Plaintiff agrees that the doctrine of part performance is inapplicable and accordingly that the trial court erred in this respect. McElroy v. Ludlum, supra (32 N.J. Eq. 828); Barnes v. P. & D. Manufacturing Co., 123 N.J.L. 246 (E. & A. 1939); 37 C.J.S., Frauds, Statute of, sec. 254, p. 773. Plaintiff insists, however, that since defendants did not object to the charge, they may not be heard to complain. We are satisfied, however, that defendants fully apprised the trial court of their disagreement with that proposition when upon their motion for judgment at the conclusion of the case, they objected to the suggestion of the court that the doctrine of part performance was applicable. In these circumstances, a refusal to grant relief because defendants did not again object upon the conclusion of the charge to the jury, would predicate rights upon mere ritual. The reason for the rule requiring objection to be made below is fully satisfied when a litigant plainly states his position to the trial court, and after an adverse ruling upon it does nothing to lead the court to believe that he accepts the ruling as sound. When upon a motion for judgment a defendant urges that the statute of frauds bars recovery, he amply informs the court and the opposing party that he *283 objects to the submission of that issue to the jury upon any basis relating thereto, and may properly complain of the submission of that issue without repeating his position by way of objection to the charge. This situation is accordingly beyond the intended operation of Rule 3:51.
Hence the error involved in sending to the jury the question of part performance requires a reversal without regard to whether the right to terminate would legally suffice to place the contract beyond the statute. We proceed nevertheless to consider the legal effect of the right to terminate, because a reversal without decision upon that point would merely postpone the determination of a crucial issue which the facts inevitably present.

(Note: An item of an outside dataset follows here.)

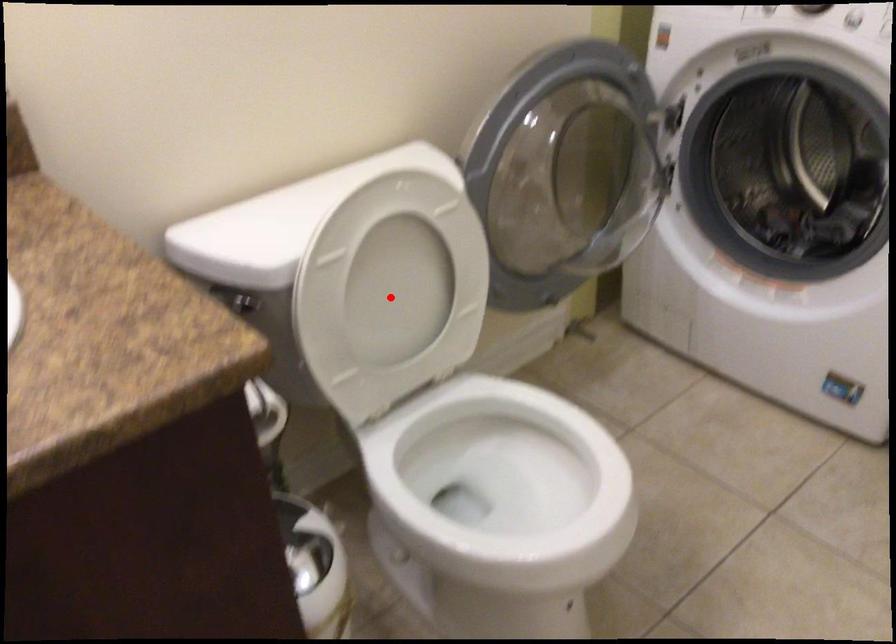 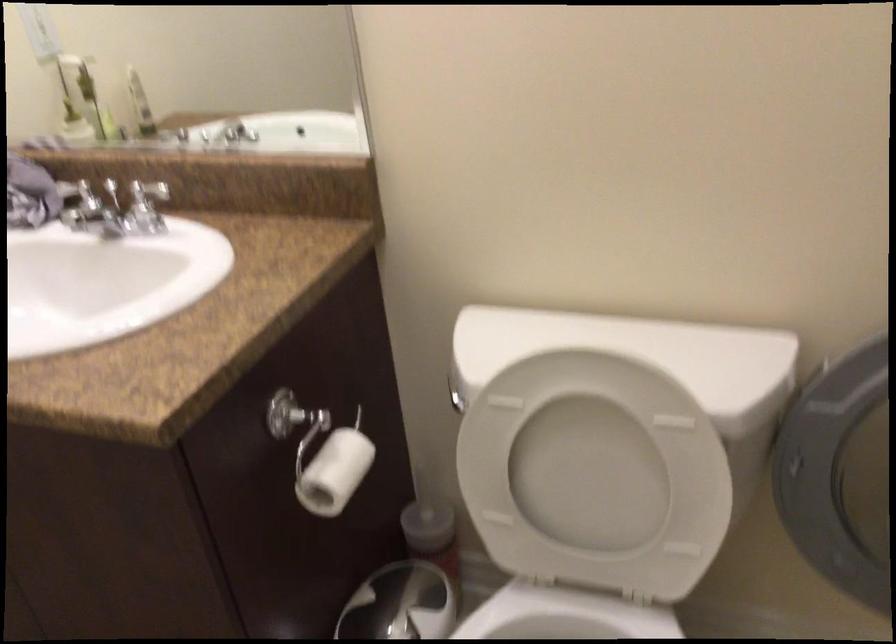 Question: I am providing you with two images of the same scene from different viewpoints. Given a red point in image1, look at the same physical point in image2. Is it:

Choices:
 (A) Closer to the viewpoint
 (B) Farther from the viewpoint

Answer: (A)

It is obvious that the agreement which plaintiff succeeded below in enforcing against defendants was as to defendants an agreement "not to be performed within one year from the making thereof." The judgment awarded damages for breach of a promise to employ for a period of one year after the making thereof. It is difficult to understand how a right in the employees to terminate the agreement can be a pertinent factor when the holders of that option seek to enforce an unqualified promise of the other party to perform.